I think there is a moment right now culturally where there is just a desire for more and more content, and compelling content: interesting stories, great character development. I think as long as you can deliver that to an audience and let them know that it's there (first and foremost, how they can get it, and whatever format they can get it in), they will consume it. But as we all know, the world has become much more digital. Everyone wants it now, and they want it whether they're confined to their homes or not. We're having an interesting moment in history right now, to say the least.
I don't see digital going away, or digital starting to recede. I think it will start to become and continue to be more additive, like you have said. I do expect that to happen. I think it was June (sometime earlier this summer) that BookScan was actually talking about some of the growth that they have seen overall in the industry, and called out some points around digital.
It's just a market that continues to grow, and I think everyone is attached to their phones, and they're attached to their devices. They want to have that content, and they want to have it as soon as possible. We're happy to be a part of the industry that can give them that great story content.
Daihei Shiohama: Currently, the manga market in Japan is just not comparable to the United States in size, and also in audiences. In Japan, manga is not only for YA kids, it is almost for the whole demographic up to the seniors, like all of the other story-oriented products. Manga is a source for TV drama, action movies, not to mention anime, also gaming. So manga is already established as the source of the entire entertainment industry. Digital and print are coexisting; then it depends on people's preferences; some choose to read it on a small screen; some people are accustomed to reading the paper manga magazines and stuff like that.
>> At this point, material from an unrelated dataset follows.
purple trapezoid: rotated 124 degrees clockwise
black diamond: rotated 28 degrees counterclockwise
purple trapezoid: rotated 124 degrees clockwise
Here in the United States, I'm sure you know that manga became anime, but people don't know that manga is the source, and the relationship is for the manga to have the anime exposed already. In Japan anime are made after the manga became successful. Now here in the United States, anime is enlarging the market. All the major manga publishers (VIZ Media, Kodansha, Yen Press, with Kadokawa, and also Square Enix) already have their own business in the U.S., and they intend to come out with more strength in digital. That should enlarge the business.
Anime is getting to be more and more popular on the video streaming services, including Netflix and Amazon. Manga titles are going to be more available to all those publishers as well as what we do from Media Do International on print and digital. Anime catalogs are going to be expanded from all those streaming companies, which means that stories from the manga are becoming exposed to other audiences. These should contribute to the expansion of the whole manga/anime business here in the United States, both digital and print.
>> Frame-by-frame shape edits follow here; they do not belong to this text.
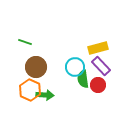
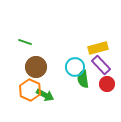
purple rectangle: moved 1 px up
red circle: moved 9 px right, 1 px up
green arrow: rotated 24 degrees clockwise
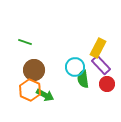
yellow rectangle: rotated 48 degrees counterclockwise
brown circle: moved 2 px left, 3 px down
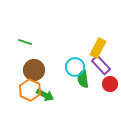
red circle: moved 3 px right
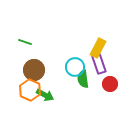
purple rectangle: moved 2 px left, 1 px up; rotated 24 degrees clockwise
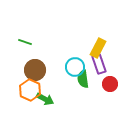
brown circle: moved 1 px right
green arrow: moved 4 px down
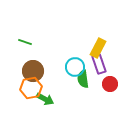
brown circle: moved 2 px left, 1 px down
orange hexagon: moved 1 px right, 2 px up; rotated 25 degrees clockwise
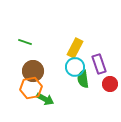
yellow rectangle: moved 23 px left
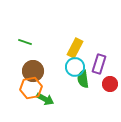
purple rectangle: rotated 36 degrees clockwise
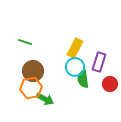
purple rectangle: moved 2 px up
Kawasaki: To add to what Daihei was saying, out there is definitely a new reader coming into the market, usually on the younger side because as they're discovering anime on all of those services and it's much easier to access, and there's much more of that content. There's definitely a correlation with the consumption of digital and print manga. You can see in book sales and e-book sales that there are new readers coming into the market, and it's not as niche as it was before. Now there's more exposure and then more readership because of that.
I think it's a very unique time in the market for manga and graphic novels. I'm sure you're acutely aware of this because on your own site, you've seen the sales for manga taking the top spot on graphic novel charts. There is definitely room for growth and it's going to continue to grow. It's a new generation of readers for manga on top of those of us who might have discovered it a little while ago.